The price of capacity: unknowns and equations

The capacity market à la française is a complicated creation: the NOME [New Organisation of the Market for Electricity] law in 2010, a decree in 2012, two decisions in 2015 and 2016. The capacity market à la française is a cumbersome, 209-page-long body of rules (available in French only, because it’s probably very difficult to translate into another language). The capacity market à la française is also about change: a new decree, a new decision, and therefore a new, longer edition of the rules are expected in 2018.

On the other hand, one clear point seems to be emerging from this regulatory cabaret: the price of capacity!

The sole capacity auction in 2016 was framed by limited, simple parameters:

  • Minimum volume up for sale: 25% of EDF’s certified capacities
  • A maximum price:  set at €20,000/MW
  • And therefore an auction result that sets the market reference price: at 10,000€/MW

A comprehensible and quite logical equation  seems to be emerging (where AL refers to the supply year):

PrmAL=PadmAL/2

In 2018, this algebra will quickly become complicated…

We won’t dwell on the auction of 27 April 2017 for the 2017 supply year which, with only 500 MW exchanged, had the virtue of confirming the price of the 15 December 2016 auction.

2018 supply year: things are becoming complicated with 2 auctions, on 9 November and 14 December. Astonishing! Not only is the capacity value not reaching 15,000€/MW ; the price is even (slightly) down! Fortunately, some consistency is emerging from these auctions, which seem to be a copy-paste of both the price (~€9,350/MW) and the volume (~11GW each; in total, on the same order of magnitude as the volumes exchanged in 2016).

This consistency therefore naturally leads us to revise our linear regression calculations which tell us (without going into the details or the level of sophistication of our calculations):

PrmAL=CoûtCapaNucléaireAL [PrmAL = CostNuclearCapaAL]

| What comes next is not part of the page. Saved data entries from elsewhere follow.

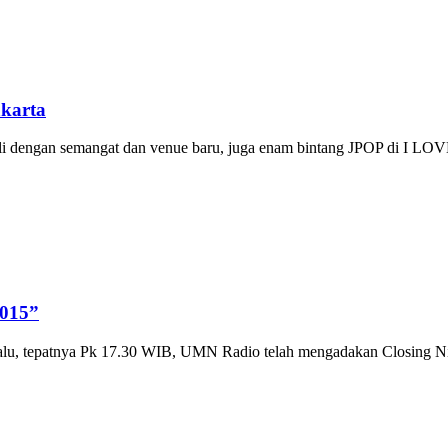
akarta
embali dengan semangat dan venue baru, juga enam bintang JPOP d
015”
 lalu, tepatnya Pk 17.30 WIB, UMN Radio telah mengadakan Closin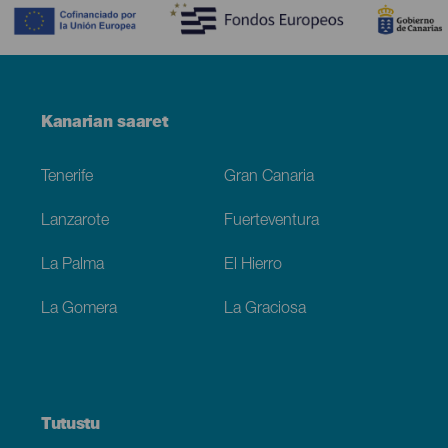
Menú
Kanarian saaret
Footer
Tenerife
Gran Canaria
Lanzarote
Fuerteventura
La Palma
El Hierro
La Gomera
La Graciosa
Tutustu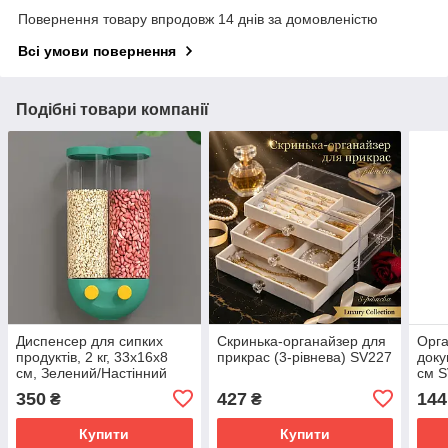
Повернення товару впродовж 14 днів за домовленістю
Всі умови повернення
Подібні товари компанії
Диспенсер для сипких
Скринька-органайзер для
Орга
продуктів, 2 кг, 33х16х8
прикрас (3-рівнева) SV227
доку
см, Зелений/Настінний
см 
органайзер для круп із
350
427
144
₴
₴
дозатором SV227
Купити
Купити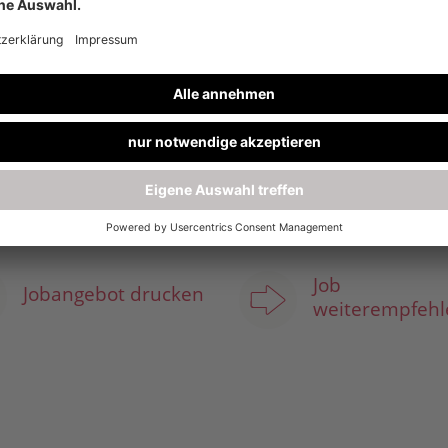
ch auf
f den sich Ihre Kolleginnen und Kollegen verlassen
chte und bringen Sie Ihre Expertise als Verkäufer
 darauf, Sie kennenzulernen.
Job
Jobangebot drucken
weiterempfehl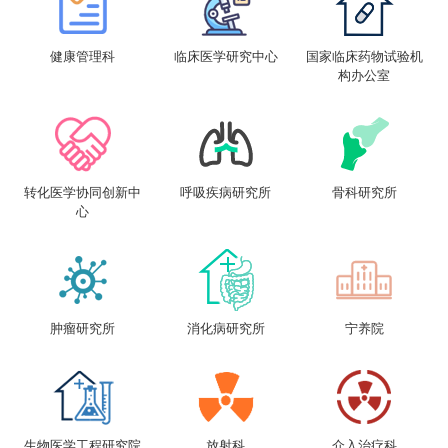
健康管理科
临床医学研究中心
国家临床药物试验机
构办公室
转化医学协同创新中
呼吸疾病研究所
骨科研究所
心
肿瘤研究所
消化病研究所
宁养院
生物医学工程研究院
放射科
介入治疗科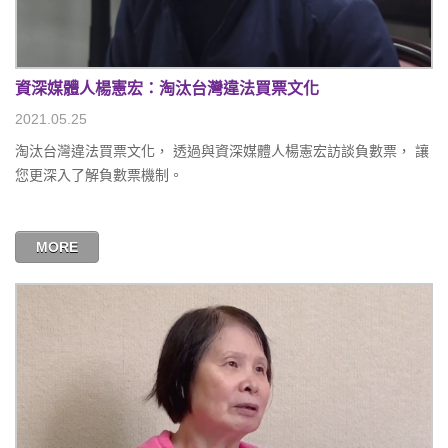
資深媒體人楊憲宏：淘汰台灣違法買票文化
2021.05.25
淘汰台灣違法買票文化， 透過與資深媒體人楊憲宏訪談負數票， 讓
您更深入了解負數票機制。
MORE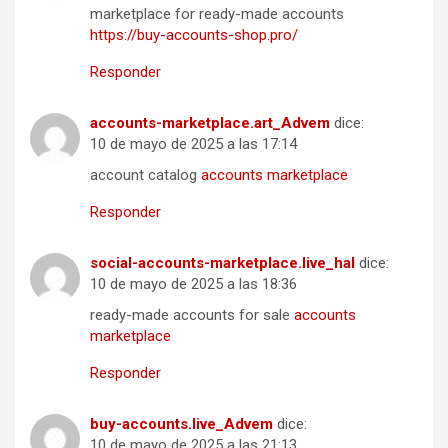
marketplace for ready-made accounts
https://buy-accounts-shop.pro/
Responder
accounts-marketplace.art_Advem
dice:
10 de mayo de 2025 a las 17:14
account catalog
accounts marketplace
Responder
social-accounts-marketplace.live_hal
dice:
10 de mayo de 2025 a las 18:36
ready-made accounts for sale
accounts
marketplace
Responder
buy-accounts.live_Advem
dice:
10 de mayo de 2025 a las 21:13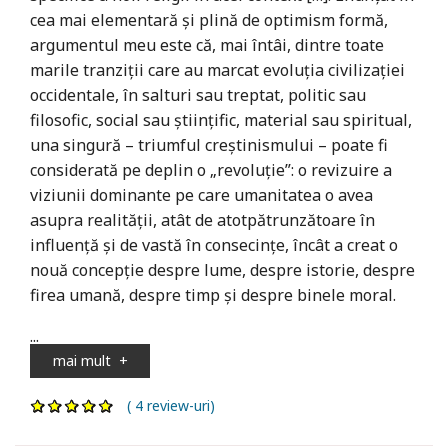
cea mai elementară și plină de optimism formă,
argumentul meu este că, mai întâi, dintre toate
marile tranziții care au marcat evoluția civilizației
occidentale, în salturi sau treptat, politic sau
filosofic, social sau științific, material sau spiritual,
una singură – triumful creștinismului – poate fi
considerată pe deplin o „revoluție”: o revizuire a
viziunii dominante pe care umanitatea o avea
asupra realității, atât de atotpătrunzătoare în
influență și de vastă în consecințe, încât a creat o
nouă concepție despre lume, despre istorie, despre
firea umană, despre timp și despre binele moral.
...
mai mult
+
( 4 review-uri)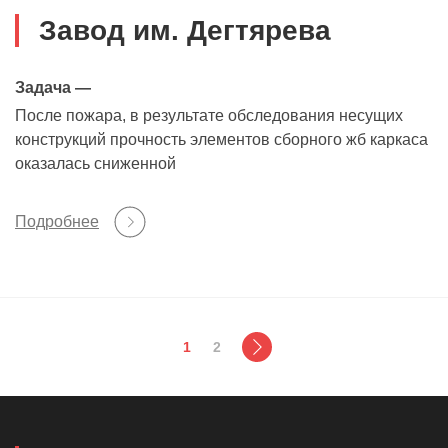
Завод им. Дегтярева
Задача —
После пожара, в результате обследования несущих
конструкций прочность элементов сборного жб каркаса
оказалась сниженной
Подробнее
1
2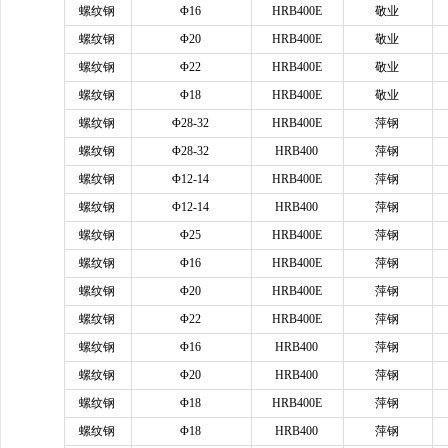
螺纹钢
Φ16
HRB400E
敬业
螺纹钢
Φ20
HRB400E
敬业
螺纹钢
Φ22
HRB400E
敬业
螺纹钢
Φ18
HRB400E
敬业
螺纹钢
Φ28-32
HRB400E
萍钢
螺纹钢
Φ28-32
HRB400
萍钢
螺纹钢
Φ12-14
HRB400E
萍钢
螺纹钢
Φ12-14
HRB400
萍钢
螺纹钢
Φ25
HRB400E
萍钢
螺纹钢
Φ16
HRB400E
萍钢
螺纹钢
Φ20
HRB400E
萍钢
螺纹钢
Φ22
HRB400E
萍钢
螺纹钢
Φ16
HRB400
萍钢
螺纹钢
Φ20
HRB400
萍钢
螺纹钢
Φ18
HRB400E
萍钢
螺纹钢
Φ18
HRB400
萍钢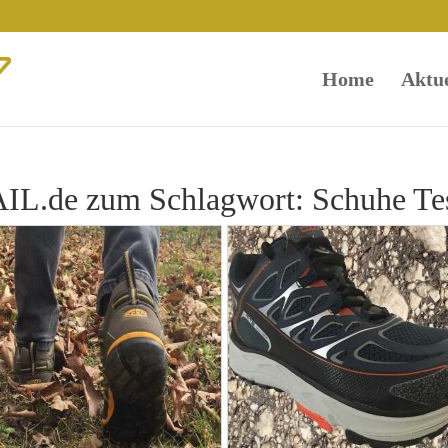
Home
Aktue
L.de zum Schlagwort: Schuhe Te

2019 supply year: the situation becomes even more complicated, to a significant extent

  • We didn’t yet have the results of the second auction for AL2018 with its beautiful consistency before the AL2019 auction (simultaneous auctions scheduled for 14 December)
  • For the only auction in 2017, the minimum volume up for sale had to be: [Max(25% of EDF certified capacities,50% of EDF available capacities]
  • 4 other auctions planned in 2018 for AL2019, of which the first 3 have no requirements regarding volumes for sale (and still none regarding purchases)
  • An uncertain competitiveness for the ARENH – with a market price around €41/MWh, the ARENH should be competitive over the year, very competitive in the first half, but possibly not in the second half – which makes the supply-demand balances regarding capacity for the key players just as uncertain

The somewhat disconcerting results of this auction clearly reflect the complexity of its parameters:

  • A generous offering: over 40GW
  • Extremely weak demand: less than 1GW market order (€40,000/MW), reflecting a certain disenchantment on the part of the suppliers. This may become a subject of concern for the proper functioning of the mechanism
  • Very low volumes being exchanged: 1,220.20MW
  • A discernible rise in the capacity price (€12,999.80/MW) without quite matching the price offered for nuclear capacity (which we strongly suspect to be around €15,185/MW)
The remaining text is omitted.